Ander voorstel dan, eigenlijk meer een verzoek. Eventjes via het forum om aan te geven dat we er zeker wel op letten:

Wil je aub meer aandacht dan geven dan je nu hebt gedaan aan je spelling.
alvast reuze bedankt namens alle lezers,

De trial van Cue loopt hier trouwens ook veelvuldig vast. Ik blijf nog even PCDJ gebruiken of voor de kleine klusjes met een paar instartjes Ableton.

----------


## DJ Antoon

Virtual DJ=Numark Cue=PCDJ VJ Gericht op gebruik van video en muziek.

DjDecks=PCDJ DEX Enkel muziek, dus ook minder cpu hongerig.

PCDJ (D1) ontwikkelt eigenlijk zelf geen software meer, aankomende Reflex wordt door gizmo labs gedaan gizmolabs.net (Is van dezelfde programmeur die ook destijds oude pcdj red maakte.)

Veel dezelfde software in een ander jasje...

----------


## RHulshof

Hallo dan,

Ik ben van plan om de HC4500 te gaan kopen in combinatie een BU4500 heeft iemand hier al ervaring mee.

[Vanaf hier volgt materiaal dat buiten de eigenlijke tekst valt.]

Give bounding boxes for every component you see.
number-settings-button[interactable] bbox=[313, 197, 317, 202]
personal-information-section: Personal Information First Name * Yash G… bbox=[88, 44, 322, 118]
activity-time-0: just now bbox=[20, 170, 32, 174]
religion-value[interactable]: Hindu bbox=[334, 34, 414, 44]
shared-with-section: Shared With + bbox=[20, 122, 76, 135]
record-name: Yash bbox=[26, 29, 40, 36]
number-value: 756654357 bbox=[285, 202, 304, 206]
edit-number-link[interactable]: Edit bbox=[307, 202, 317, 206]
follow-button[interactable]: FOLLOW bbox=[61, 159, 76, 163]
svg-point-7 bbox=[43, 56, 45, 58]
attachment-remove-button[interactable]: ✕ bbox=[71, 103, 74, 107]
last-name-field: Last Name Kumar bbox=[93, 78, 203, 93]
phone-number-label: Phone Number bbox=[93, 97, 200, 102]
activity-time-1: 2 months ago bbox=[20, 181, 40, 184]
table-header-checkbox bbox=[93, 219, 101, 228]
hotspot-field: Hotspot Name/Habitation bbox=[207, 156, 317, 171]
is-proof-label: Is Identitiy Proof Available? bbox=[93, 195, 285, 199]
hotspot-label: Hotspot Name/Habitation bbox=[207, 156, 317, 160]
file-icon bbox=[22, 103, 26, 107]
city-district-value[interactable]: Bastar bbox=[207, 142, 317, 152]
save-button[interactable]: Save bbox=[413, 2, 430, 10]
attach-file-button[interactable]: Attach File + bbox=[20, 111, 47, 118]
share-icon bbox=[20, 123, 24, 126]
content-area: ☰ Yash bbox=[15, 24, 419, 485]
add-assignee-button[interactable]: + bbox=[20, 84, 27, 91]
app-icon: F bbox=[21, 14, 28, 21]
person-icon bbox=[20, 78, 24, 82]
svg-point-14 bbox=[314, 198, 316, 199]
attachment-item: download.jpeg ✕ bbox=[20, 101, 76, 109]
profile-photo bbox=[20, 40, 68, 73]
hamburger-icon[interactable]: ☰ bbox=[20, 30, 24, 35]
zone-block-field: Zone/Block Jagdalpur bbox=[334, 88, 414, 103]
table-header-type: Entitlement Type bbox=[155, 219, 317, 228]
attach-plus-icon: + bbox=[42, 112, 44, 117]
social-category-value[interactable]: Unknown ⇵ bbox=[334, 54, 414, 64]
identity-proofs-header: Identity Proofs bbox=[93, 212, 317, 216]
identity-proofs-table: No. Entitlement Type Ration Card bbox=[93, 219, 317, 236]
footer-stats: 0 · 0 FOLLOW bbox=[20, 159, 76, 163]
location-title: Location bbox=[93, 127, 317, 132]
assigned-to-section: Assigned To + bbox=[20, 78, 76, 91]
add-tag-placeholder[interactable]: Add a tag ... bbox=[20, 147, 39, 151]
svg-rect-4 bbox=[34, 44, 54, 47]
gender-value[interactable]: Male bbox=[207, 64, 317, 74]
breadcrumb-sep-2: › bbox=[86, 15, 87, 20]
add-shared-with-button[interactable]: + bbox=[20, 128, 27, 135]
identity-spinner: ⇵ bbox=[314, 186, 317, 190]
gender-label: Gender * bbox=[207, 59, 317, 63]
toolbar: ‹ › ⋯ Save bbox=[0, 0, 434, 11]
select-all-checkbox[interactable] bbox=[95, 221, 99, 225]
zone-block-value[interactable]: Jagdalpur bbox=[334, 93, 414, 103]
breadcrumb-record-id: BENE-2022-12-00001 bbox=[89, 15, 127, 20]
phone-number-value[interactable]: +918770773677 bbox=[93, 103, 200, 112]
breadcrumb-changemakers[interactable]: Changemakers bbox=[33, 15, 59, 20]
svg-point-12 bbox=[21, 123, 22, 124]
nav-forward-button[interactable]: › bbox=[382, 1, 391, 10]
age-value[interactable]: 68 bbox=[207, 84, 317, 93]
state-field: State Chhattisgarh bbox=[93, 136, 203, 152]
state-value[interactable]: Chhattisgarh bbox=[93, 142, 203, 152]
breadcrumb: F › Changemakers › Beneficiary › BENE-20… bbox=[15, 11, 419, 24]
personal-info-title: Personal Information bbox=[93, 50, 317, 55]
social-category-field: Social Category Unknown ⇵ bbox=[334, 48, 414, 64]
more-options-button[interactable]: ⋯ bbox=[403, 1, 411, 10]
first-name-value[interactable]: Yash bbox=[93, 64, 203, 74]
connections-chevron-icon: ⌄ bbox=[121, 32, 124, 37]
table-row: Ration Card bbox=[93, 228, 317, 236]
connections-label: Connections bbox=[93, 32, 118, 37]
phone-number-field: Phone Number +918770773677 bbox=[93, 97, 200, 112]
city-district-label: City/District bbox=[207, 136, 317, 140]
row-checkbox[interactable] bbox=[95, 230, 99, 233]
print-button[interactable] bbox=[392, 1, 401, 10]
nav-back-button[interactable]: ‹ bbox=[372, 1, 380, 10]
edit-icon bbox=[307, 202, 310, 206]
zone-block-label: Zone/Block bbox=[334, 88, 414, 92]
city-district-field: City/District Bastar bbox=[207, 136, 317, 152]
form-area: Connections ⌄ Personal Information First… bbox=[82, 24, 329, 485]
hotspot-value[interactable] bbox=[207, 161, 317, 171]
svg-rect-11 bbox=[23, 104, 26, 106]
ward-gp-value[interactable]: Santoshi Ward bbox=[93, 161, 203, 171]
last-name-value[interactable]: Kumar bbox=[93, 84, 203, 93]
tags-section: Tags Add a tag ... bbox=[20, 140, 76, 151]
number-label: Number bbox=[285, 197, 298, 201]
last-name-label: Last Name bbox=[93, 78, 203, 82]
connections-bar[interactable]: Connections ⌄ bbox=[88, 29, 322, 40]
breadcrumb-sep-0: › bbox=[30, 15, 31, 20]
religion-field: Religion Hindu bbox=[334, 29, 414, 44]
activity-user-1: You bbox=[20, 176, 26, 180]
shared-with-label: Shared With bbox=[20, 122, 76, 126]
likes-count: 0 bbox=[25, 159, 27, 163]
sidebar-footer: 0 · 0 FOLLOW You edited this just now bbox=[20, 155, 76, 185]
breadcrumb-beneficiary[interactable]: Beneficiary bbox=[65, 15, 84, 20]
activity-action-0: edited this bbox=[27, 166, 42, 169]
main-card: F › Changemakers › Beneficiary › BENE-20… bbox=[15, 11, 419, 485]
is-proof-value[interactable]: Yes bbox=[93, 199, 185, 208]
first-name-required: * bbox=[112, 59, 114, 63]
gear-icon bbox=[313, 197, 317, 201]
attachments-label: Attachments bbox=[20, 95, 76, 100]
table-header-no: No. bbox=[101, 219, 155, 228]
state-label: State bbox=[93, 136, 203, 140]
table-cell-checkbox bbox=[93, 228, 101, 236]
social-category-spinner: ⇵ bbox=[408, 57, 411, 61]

Vooral het samenwerken met mp3 en Cd's lijkt mij echt geweldig maar goed ik ben dus benieuwd naar ervaringen

Grtz. Ronnie

----------


## jozef

Goeiedag,

Ik kader van grote problemen op de minidisc markt ben ik hard opzoek naar een goede oplossing. Ik kan nu meerdere shows op een avond weg zetten en alles is uitgevoerd met dubbele MD en dubbele CD of table top. De minidisc gaat er helaas uit en ik heb mijn best al moeten doen voor 500 stuks. Nu heb ik 3 opties: 1 doorgaan met MD en een nog grotere voorraad aanleggen. 2 terug gaan naar CD maar een serieus finacieele inverstering. 3 de combinatie van een HC4500 een small desktop pc en de software van ultramixer erop en een 15inch tft erbij en de CD speler.

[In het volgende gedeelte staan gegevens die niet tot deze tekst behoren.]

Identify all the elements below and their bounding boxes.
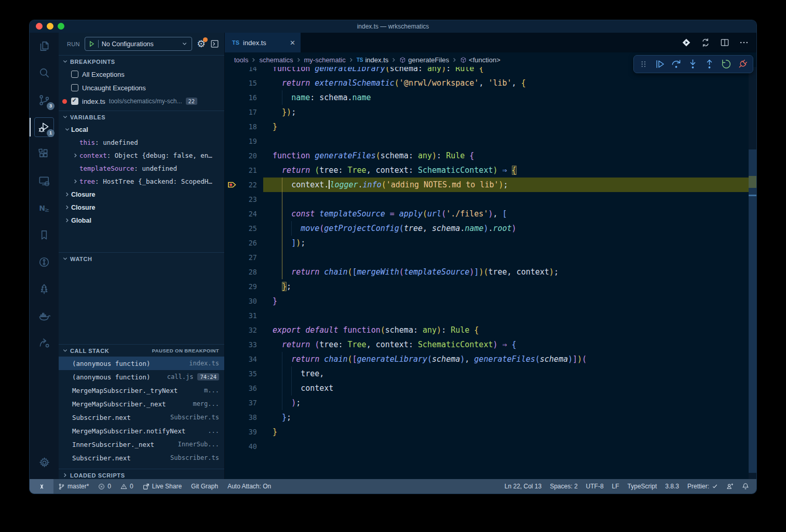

zelf heb ik het idee bij optie 1 hoelang heb ik genoeg en de oplopende kosten van het onderhoud aan de spelers. 
Bij 2 om nou alle CD's die ik nu heb of zeg de beste daarvan 3 voudig te kopen in de winkel word ik niet echt gelukkig van. dus copieren zal het dan wel worden en dat mag weer niet. Ze zijn dan ook nog eens slecht en CD's werkt niet echt lekker vind ik. (gevoels matig dan, technisch prima)
Bij 3 heb ik altijd geroepen als de pc het draaien gaat doen mag hij ook opbouwen en afbreken!!! maarja, tijden veranderen? met zo'n controler lijkt het tenminste nog een beetje op draaien.

Misschien dat het toch optie 3 moet gaan worden en daarom ben ik benieuwd of iemand hier al ervaring heeft met die software van Ultramixer.

----------


## ralph

nog steeds niet betrouwbaar genoeg wat mij betreft, met als erg groot nadeel dat het hele spul erg veel ruimte inneemt.

Ik zit met hetzelfde dilemma als jij, nieuw rackje inrichten en tja...nu nog nieuwe MD spelers derin lijkt niet verstandig.
Ik ben me aan het orienteren op SD spelers.

Beste keus voor mij lijkt nu de Tascam SD CD combi te zijn, op de musicmesse ff mee gespeeld, kan um nog niet vinden op de Tascam site

----------


## jozef

Hoi Ralph,

Er zijn toch wel veel meer mensen met dit probleem lijkt me toch? de entertainment was groot verbruiker van de md. Dat van die ruimte heb je gelijk in, word meteen een stuk groter en vooral zwaarder. Maar ja weinig keus denk ik.
Dat van die SD lijkt me niet helemaal ideaal maar wel handig! Zal eens kijken of ik die toekan voegen aan de lijst met opties!

----------


## DJ nn

Dat een PC meer ruimte inneemt als de oude manier van doen, nee hoor
Laptopje met HD'tje of CD koffer(s)...

Dat het minder stabiel is dan CD's, begint ook sterk te verbeteren hoor (maarja het blijft meestal wel windows!)
Dus even wachten op de 19" speler (met CD combi eventueel) waar je toetsenbord en scherm aanhangt zodat je snel en goed playlists kan maken...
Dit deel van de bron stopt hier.